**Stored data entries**
'''

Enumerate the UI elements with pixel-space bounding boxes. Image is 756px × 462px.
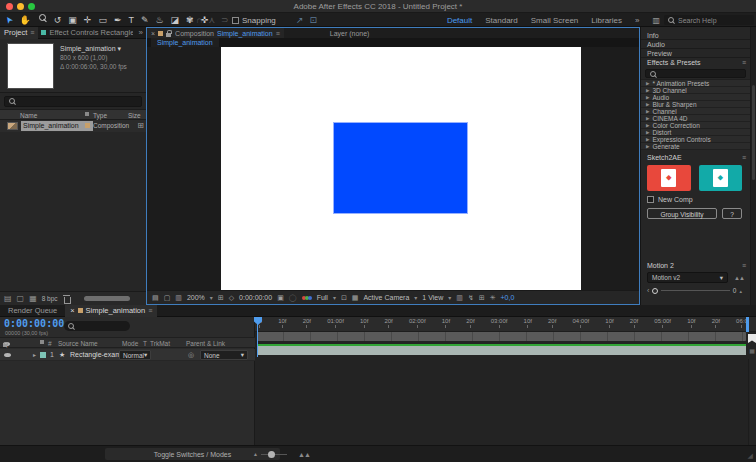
layer-expander-icon[interactable]: ▸	[33, 351, 36, 358]
panel-menu-icon[interactable]: ≡	[742, 153, 746, 162]
viewer-window-icon[interactable]: ▢	[164, 294, 171, 302]
blend-mode-dropdown[interactable]: Normal ▾	[119, 350, 151, 360]
column-trkmat[interactable]: TrkMat	[150, 340, 170, 347]
panel-info[interactable]: Info	[641, 31, 750, 40]
collapsed-arrow-icon[interactable]: ▶	[646, 129, 649, 136]
channels-icon[interactable]	[302, 296, 312, 300]
tab-project[interactable]: Project ≡	[0, 27, 38, 39]
sidebar-scrollbar[interactable]	[750, 27, 756, 305]
panel-menu-icon[interactable]: ≡	[742, 58, 746, 67]
help-button[interactable]: ?	[722, 208, 742, 219]
effects-search-input[interactable]	[645, 69, 746, 78]
brush-tool[interactable]: ✎	[141, 13, 149, 27]
column-size[interactable]: Size	[128, 112, 141, 119]
region-of-interest-icon[interactable]: ⊡	[341, 294, 347, 302]
fast-previews-icon[interactable]: ↯	[468, 294, 474, 302]
workspace-overflow-icon[interactable]: »	[635, 16, 639, 25]
parent-pickwhip-icon[interactable]: ◎	[188, 351, 194, 359]
viewer-options-icon[interactable]: ▥	[175, 294, 182, 302]
column-name[interactable]: Name	[20, 112, 37, 119]
effects-category-item[interactable]: ▶ Generate	[641, 143, 750, 150]
comp-end-marker[interactable]	[746, 317, 749, 332]
horizontal-scrollbar[interactable]	[84, 296, 130, 301]
close-tab-icon[interactable]: ×	[70, 306, 74, 315]
panel-menu-icon[interactable]: ≡	[276, 30, 280, 37]
collapsed-arrow-icon[interactable]: ▶	[646, 87, 649, 94]
motion2-header[interactable]: Motion 2 ≡	[641, 261, 750, 270]
workspace-default[interactable]: Default	[447, 16, 472, 25]
comp-canvas[interactable]	[221, 47, 581, 290]
project-item-row[interactable]: Simple_animation Composition ⊞	[0, 120, 146, 132]
selection-tool[interactable]: ➤	[5, 13, 13, 27]
collapsed-arrow-icon[interactable]: ▶	[646, 101, 649, 108]
grid-guides-icon[interactable]: ⊞	[218, 294, 224, 302]
mini-flowchart-icon[interactable]: ⊞	[479, 294, 485, 302]
project-item-name[interactable]: Simple_animation	[21, 121, 93, 131]
close-tab-icon[interactable]: ×	[151, 30, 155, 37]
workspace-bar-icon[interactable]: ▥	[652, 16, 660, 25]
mask-visibility-icon[interactable]: ◇	[229, 294, 234, 302]
roto-brush-tool[interactable]: ✾	[186, 13, 194, 27]
chevron-down-icon[interactable]: ▾	[333, 294, 336, 301]
pixel-aspect-icon[interactable]: ▥	[456, 294, 463, 302]
parent-link-dropdown[interactable]: None ▾	[200, 350, 248, 360]
work-area-bar[interactable]	[257, 332, 746, 341]
panel-preview[interactable]: Preview	[641, 49, 750, 58]
effects-presets-header[interactable]: Effects & Presets ≡	[641, 58, 750, 67]
zoom-out-mountain-icon[interactable]: ▲	[253, 451, 258, 457]
clone-stamp-tool[interactable]: ♨	[156, 13, 164, 27]
panel-audio[interactable]: Audio	[641, 40, 750, 49]
camera-tool[interactable]: ▣	[68, 13, 77, 27]
viewer-timecode[interactable]: 0:00:00:00	[239, 294, 272, 301]
tab-render-queue[interactable]: Render Queue	[0, 306, 65, 315]
snap-grid-icon[interactable]: ⊡	[310, 13, 318, 27]
layer-duration-bar[interactable]	[257, 346, 746, 355]
chevron-down-icon[interactable]: ▾	[210, 294, 213, 301]
tab-composition[interactable]: × Composition Simple_animation ≡	[147, 28, 284, 38]
panel-menu-icon[interactable]: ≡	[148, 307, 152, 314]
marker-bin-icon[interactable]: ▦	[749, 347, 755, 354]
panel-overflow-icon[interactable]: »	[136, 28, 146, 37]
collapsed-arrow-icon[interactable]: ▶	[646, 122, 649, 129]
panel-menu-icon[interactable]: ≡	[742, 261, 746, 270]
chevron-left-icon[interactable]: ‹	[647, 287, 649, 294]
type-tool[interactable]: T	[128, 13, 134, 27]
collapsed-arrow-icon[interactable]: ▶	[646, 94, 649, 101]
comp-marker-button[interactable]	[748, 334, 756, 343]
label-column-icon[interactable]	[85, 112, 89, 116]
project-search-input[interactable]	[4, 96, 142, 107]
current-timecode[interactable]: 0:00:00:00	[4, 318, 64, 329]
chevron-down-icon[interactable]: ▾	[414, 294, 417, 301]
viewer-lock-icon[interactable]: ▤	[152, 294, 159, 302]
snap-edges-icon[interactable]: ↗	[296, 13, 304, 27]
layer-label-swatch[interactable]	[40, 352, 46, 358]
reset-exposure-icon[interactable]: ✳	[490, 294, 496, 302]
rectangle-shape-layer[interactable]	[333, 122, 468, 214]
column-number[interactable]: #	[48, 340, 52, 347]
new-comp-checkbox[interactable]	[647, 196, 654, 203]
workspace-standard[interactable]: Standard	[485, 16, 517, 25]
sketch2ae-header[interactable]: Sketch2AE ≡	[641, 153, 750, 162]
shape-tool[interactable]: ▭	[98, 13, 107, 27]
new-composition-icon[interactable]: ▦	[29, 294, 37, 303]
lock-icon[interactable]	[166, 30, 172, 37]
timeline-zoom-knob[interactable]	[268, 451, 275, 458]
column-type[interactable]: Type	[93, 112, 107, 119]
sketch-import-button[interactable]: ⬥	[647, 165, 691, 191]
subtab-simple-animation[interactable]: Simple_animation	[151, 38, 219, 47]
slider-increment-icon[interactable]: ▴	[739, 288, 742, 294]
resolution-dropdown[interactable]: Full	[317, 294, 328, 301]
zoom-in-mountains-icon[interactable]: ▲▲	[298, 451, 310, 458]
tab-effect-controls[interactable]: Effect Controls Rectangle-examp	[38, 28, 135, 37]
project-list-empty-area[interactable]	[0, 132, 146, 291]
transparency-grid-icon[interactable]: ▦	[352, 294, 359, 302]
motion-preset-dropdown[interactable]: Motion v2 ▾	[647, 272, 728, 283]
mountains-icon[interactable]: ▲▲	[734, 275, 744, 281]
timeline-track-area[interactable]: 0f10f20f01:00f10f20f02:00f10f20f03:00f10…	[255, 317, 756, 445]
column-mode[interactable]: Mode	[122, 340, 138, 347]
pen-tool[interactable]: ✒	[114, 13, 122, 27]
rotation-tool[interactable]: ↺	[54, 13, 62, 27]
magnification-dropdown[interactable]: 200%	[187, 294, 205, 301]
delete-icon[interactable]	[63, 295, 70, 303]
composition-viewer[interactable]	[147, 47, 639, 290]
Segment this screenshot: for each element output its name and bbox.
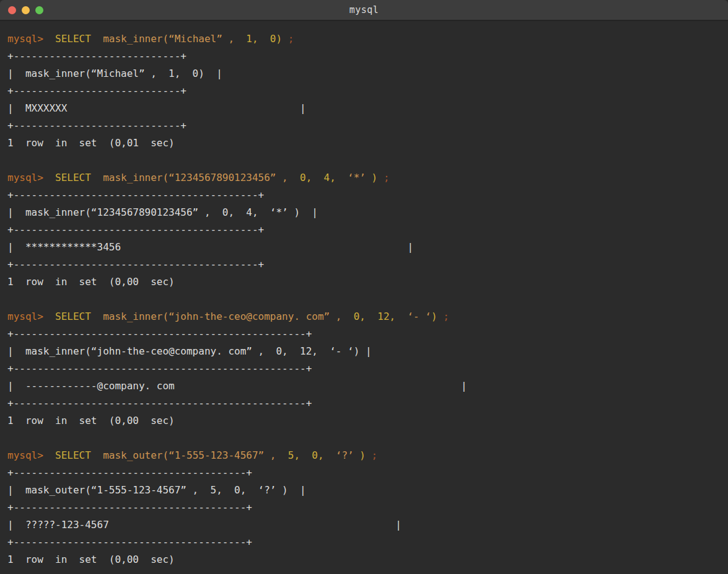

'''

**Work request**
Pick out the lines above that hold the string "effects" and show them.

**Reply**
effects-search-input[interactable]	[645, 69, 746, 78]
effects-category-item[interactable]: ▶ Generate	[641, 143, 750, 150]
effects-presets-header[interactable]: Effects & Presets ≡	[641, 58, 750, 67]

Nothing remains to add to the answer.